107    La Commission a, en outre, précisé, au considérant 54 de la décision attaquée, que les rapports des analystes examinant les annonces publiques d’Air Berlin indiquaient que cette dernière avait décrit l’exploitation de 35 aéronefs comme étant une activité « non essentielle » consistant à opérer des vols à destination de lieux touristiques et que 19 de ces 35 aéronefs seraient basés en Autriche et exploités par Niki, la filiale d’Air Berlin. En s’appuyant sur le constat figurant dans le rapport d’HSBC selon lequel Air Berlin souhaitait abandonner son activité « non essentielle », la Commission a considéré que, au vu de ces éléments, il était possible pour des compagnies aériennes autres que Lufthansa d’estimer le nombre de vols qu’Air Berlin retirerait d’Autriche et qu’une « incertitude limitée » existait en ce qui concernait la réduction des activités d’Air Berlin sur les liaisons saisonnières à basse fréquence, telles que les liaisons entre Vienne et les îles grecques énumérées dans le tableau 1 des observations de la requérante.

108    À cet égard, il convient de relever que, pour établir les constatations mentionnées aux points 106 et 107 ci-dessus, la Commission a, aux notes en bas de page nos 49 à 53 de la décision attaquée, cité la présentation d’Air Berlin, le communiqué de presse accompagnant la décision du BKartA du 30 janvier 2017 ainsi que les articles de presse spécialisés suivants :

–        l’annonce d’Air Berlin, publiée sur le site Internet de ch-aviation, qui se présente comme étant la base de données la plus complète et la plus actuelle concernant le secteur aérien

–        l’annonce du conseil de surveillance du groupe Lufthansa, publiée sur le site Internet de ce dernier ;

–        un article publié sur le site Internet de International Airport Review, qui se présente comme étant la « principale source d’information pour la communauté aéroportuaire et aéronautique » ;

–        un article publié sur le site Internet d’Airways, qui se présente comme étant « l’une des principales publications mondiales sur l’aviation commerciale ».

109    La Commission a constaté que, compte tenu de la restructuration d’activités annoncée par Air Berlin, Lufthansa ainsi que tout autre transporteur aérien concurrent auraient pu s’attendre à une réduction significative du nombre de services de transport aérien de passagers proposés par Air Berlin.
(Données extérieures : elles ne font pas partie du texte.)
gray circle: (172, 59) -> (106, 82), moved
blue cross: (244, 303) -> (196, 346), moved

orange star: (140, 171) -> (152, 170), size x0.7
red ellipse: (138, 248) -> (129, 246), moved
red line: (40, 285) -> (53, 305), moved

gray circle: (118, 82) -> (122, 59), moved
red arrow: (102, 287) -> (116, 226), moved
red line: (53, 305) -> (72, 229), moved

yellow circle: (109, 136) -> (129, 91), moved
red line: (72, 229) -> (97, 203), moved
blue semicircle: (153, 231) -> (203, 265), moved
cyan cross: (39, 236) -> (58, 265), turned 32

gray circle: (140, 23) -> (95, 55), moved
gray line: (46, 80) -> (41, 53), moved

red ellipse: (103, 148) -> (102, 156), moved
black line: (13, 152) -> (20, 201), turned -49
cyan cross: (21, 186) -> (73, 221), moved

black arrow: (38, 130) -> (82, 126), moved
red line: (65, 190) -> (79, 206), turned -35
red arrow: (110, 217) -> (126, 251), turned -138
Tel était le cas en ce qui concernait l’aéroport de Vienne, dès lors qu’Air Berlin avait annoncé publiquement son intention de concentrer ses activités sur des vols long-courriers à destination et en provenance de ses deux plates-formes, établies respectivement à l’aéroport Tegel de Berlin et à l’aéroport de Düsseldorf (considérant 50 de la décision attaquée), de réduire significativement sa flotte et de transférer ses activités de loisirs à une unité commerciale indépendante (considérant 49 de la décision attaquée).

110    Contrairement aux allégations de la requérante, aucun des documents sur lesquels la Commission a fondé son appréciation n’est de nature à faire naître une incertitude quant à la restructuration d’Air Berlin.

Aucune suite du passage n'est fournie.